**YOUR TASK:** Determine the number of lines in the listing that contain "LCARS". Write only that number.

**MATERIAL FOR THIS TASK:**
▬▬▬▬▬▬

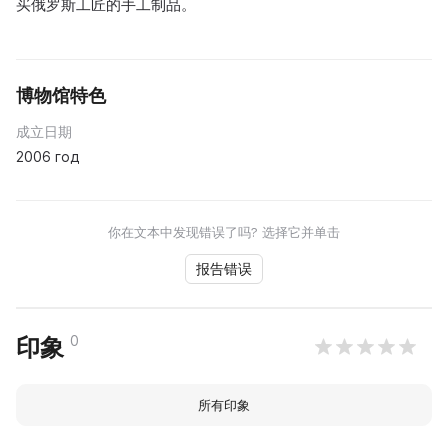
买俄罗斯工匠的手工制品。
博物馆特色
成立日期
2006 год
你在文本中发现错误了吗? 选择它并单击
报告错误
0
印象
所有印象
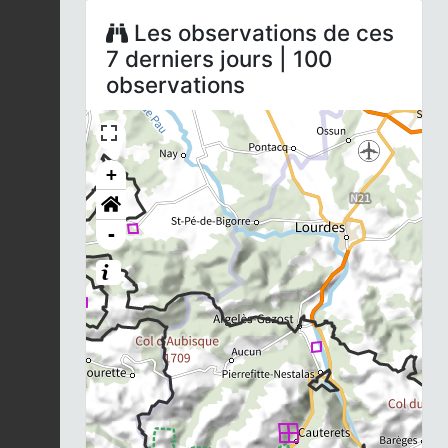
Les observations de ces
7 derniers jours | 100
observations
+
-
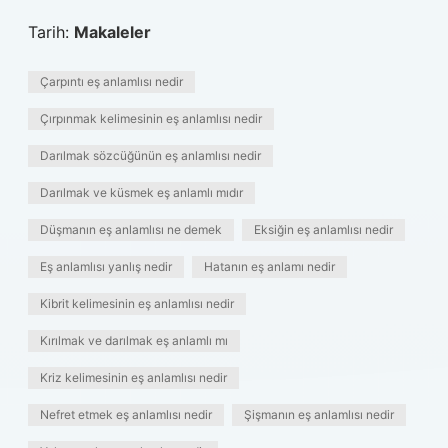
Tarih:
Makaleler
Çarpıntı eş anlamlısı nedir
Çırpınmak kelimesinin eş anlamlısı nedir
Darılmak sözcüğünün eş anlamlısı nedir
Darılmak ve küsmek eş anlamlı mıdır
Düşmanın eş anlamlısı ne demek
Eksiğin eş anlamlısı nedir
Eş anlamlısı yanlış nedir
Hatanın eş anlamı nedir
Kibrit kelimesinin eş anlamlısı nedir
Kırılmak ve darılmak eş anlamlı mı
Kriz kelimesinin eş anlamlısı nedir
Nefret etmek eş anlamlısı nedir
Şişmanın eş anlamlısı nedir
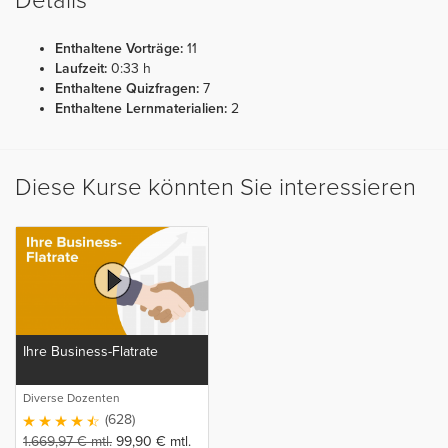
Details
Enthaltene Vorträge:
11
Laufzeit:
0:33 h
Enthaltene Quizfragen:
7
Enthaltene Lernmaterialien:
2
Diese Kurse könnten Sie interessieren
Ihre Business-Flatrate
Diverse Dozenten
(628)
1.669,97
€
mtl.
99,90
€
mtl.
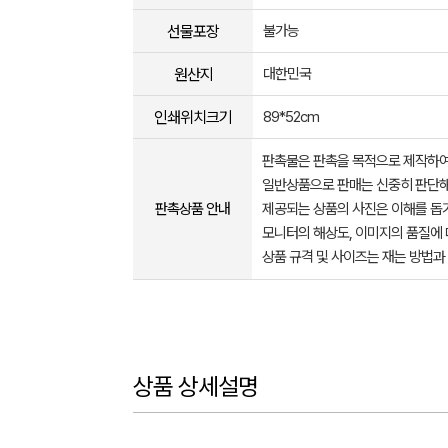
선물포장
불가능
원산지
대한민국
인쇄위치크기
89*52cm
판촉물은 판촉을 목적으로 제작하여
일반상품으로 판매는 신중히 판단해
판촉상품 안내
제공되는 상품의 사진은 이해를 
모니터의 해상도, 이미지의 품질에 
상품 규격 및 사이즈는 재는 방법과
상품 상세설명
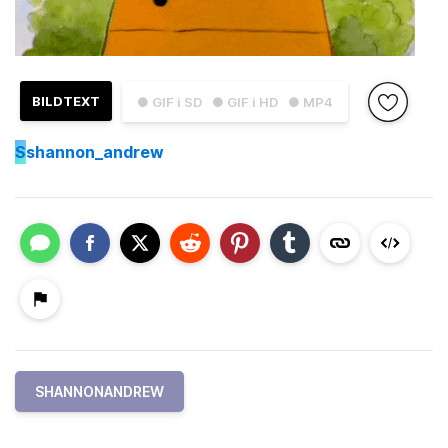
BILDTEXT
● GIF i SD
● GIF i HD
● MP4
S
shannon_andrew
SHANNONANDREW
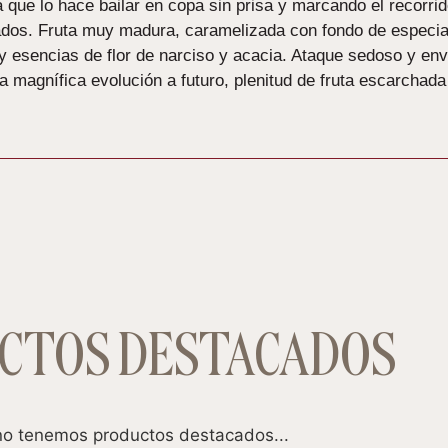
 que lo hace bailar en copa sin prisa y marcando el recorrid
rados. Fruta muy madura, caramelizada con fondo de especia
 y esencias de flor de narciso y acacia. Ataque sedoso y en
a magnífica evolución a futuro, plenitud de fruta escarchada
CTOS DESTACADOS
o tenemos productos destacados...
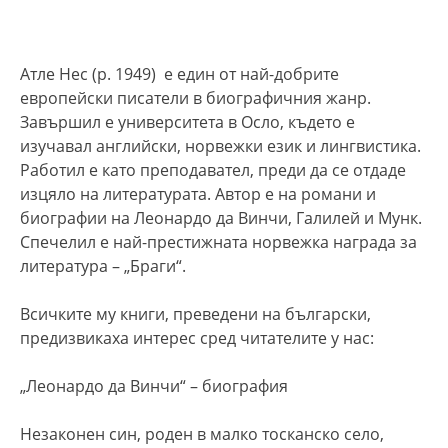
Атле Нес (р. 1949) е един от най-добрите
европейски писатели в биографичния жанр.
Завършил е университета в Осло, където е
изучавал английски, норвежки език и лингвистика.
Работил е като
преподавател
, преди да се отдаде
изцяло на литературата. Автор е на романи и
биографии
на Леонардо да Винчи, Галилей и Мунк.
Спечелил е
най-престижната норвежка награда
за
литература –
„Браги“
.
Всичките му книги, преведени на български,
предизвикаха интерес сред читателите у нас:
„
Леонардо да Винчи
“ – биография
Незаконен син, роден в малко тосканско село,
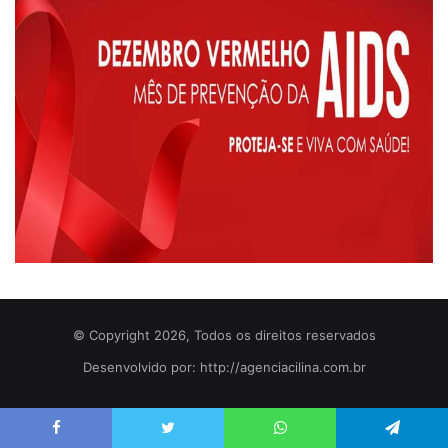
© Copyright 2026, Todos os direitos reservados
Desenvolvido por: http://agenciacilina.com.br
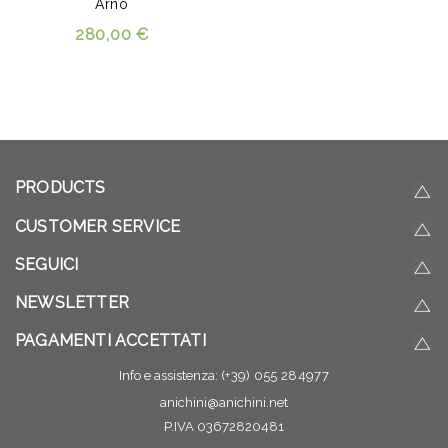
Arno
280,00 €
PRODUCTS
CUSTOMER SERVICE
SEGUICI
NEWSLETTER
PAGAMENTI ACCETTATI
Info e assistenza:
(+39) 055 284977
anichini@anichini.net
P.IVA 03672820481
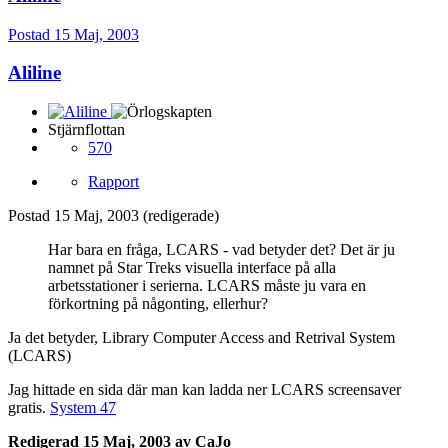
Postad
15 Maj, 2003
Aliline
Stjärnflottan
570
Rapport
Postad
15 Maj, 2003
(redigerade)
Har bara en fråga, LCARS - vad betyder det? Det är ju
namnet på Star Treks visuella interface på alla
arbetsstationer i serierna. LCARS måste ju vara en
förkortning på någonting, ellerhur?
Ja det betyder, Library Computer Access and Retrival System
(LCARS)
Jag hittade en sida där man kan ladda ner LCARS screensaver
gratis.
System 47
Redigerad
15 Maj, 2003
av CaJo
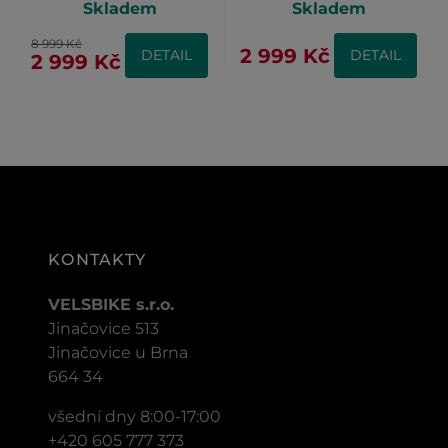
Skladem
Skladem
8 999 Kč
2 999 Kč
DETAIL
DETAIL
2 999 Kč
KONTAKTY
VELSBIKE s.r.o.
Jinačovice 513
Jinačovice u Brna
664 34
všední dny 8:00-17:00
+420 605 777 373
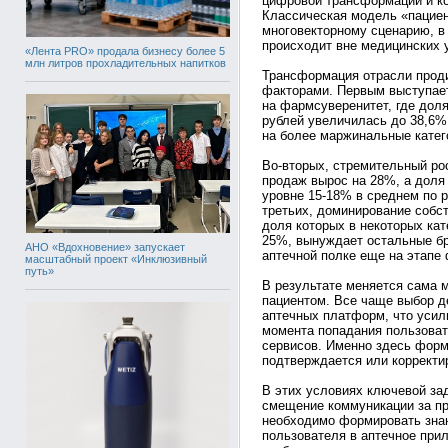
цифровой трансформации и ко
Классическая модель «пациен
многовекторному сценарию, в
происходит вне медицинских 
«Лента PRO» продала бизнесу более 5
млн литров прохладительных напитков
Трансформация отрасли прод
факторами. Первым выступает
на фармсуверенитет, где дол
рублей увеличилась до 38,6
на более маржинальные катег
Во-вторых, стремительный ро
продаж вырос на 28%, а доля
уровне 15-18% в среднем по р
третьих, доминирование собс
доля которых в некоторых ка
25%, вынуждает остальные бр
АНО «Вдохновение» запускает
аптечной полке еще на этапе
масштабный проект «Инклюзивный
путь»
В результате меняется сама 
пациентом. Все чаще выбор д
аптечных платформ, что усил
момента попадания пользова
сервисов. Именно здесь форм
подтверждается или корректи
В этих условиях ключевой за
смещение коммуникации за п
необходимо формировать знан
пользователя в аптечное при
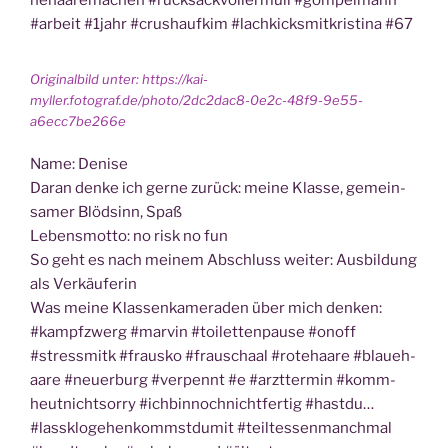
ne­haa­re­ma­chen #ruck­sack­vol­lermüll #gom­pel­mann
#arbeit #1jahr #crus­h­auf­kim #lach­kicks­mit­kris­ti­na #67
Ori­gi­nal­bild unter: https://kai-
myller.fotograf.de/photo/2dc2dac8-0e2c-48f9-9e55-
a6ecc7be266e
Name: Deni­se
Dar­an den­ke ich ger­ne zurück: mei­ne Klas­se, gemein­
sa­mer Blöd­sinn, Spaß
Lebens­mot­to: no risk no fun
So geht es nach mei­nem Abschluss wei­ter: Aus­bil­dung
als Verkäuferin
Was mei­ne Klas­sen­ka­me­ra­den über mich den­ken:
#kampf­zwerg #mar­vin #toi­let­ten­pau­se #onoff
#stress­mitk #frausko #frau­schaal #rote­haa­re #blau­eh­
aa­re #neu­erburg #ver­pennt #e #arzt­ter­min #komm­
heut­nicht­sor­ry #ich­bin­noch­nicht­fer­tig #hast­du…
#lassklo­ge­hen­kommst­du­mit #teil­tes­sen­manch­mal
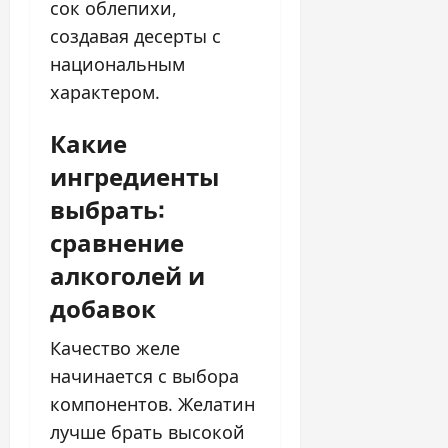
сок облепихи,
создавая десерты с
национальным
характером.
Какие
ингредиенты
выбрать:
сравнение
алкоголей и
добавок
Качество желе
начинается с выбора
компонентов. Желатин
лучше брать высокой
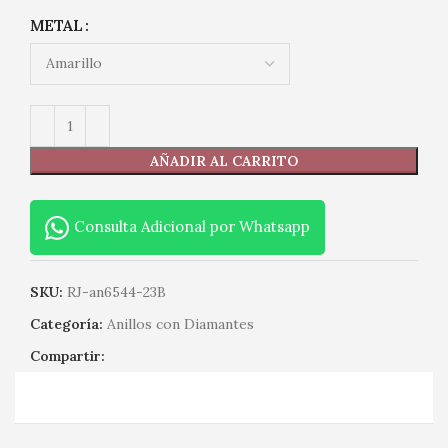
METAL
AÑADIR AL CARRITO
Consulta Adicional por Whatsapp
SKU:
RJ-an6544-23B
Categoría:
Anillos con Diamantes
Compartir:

▬▬▬▬▬▬

**ANSWER TO THIS EXERCISE:** 4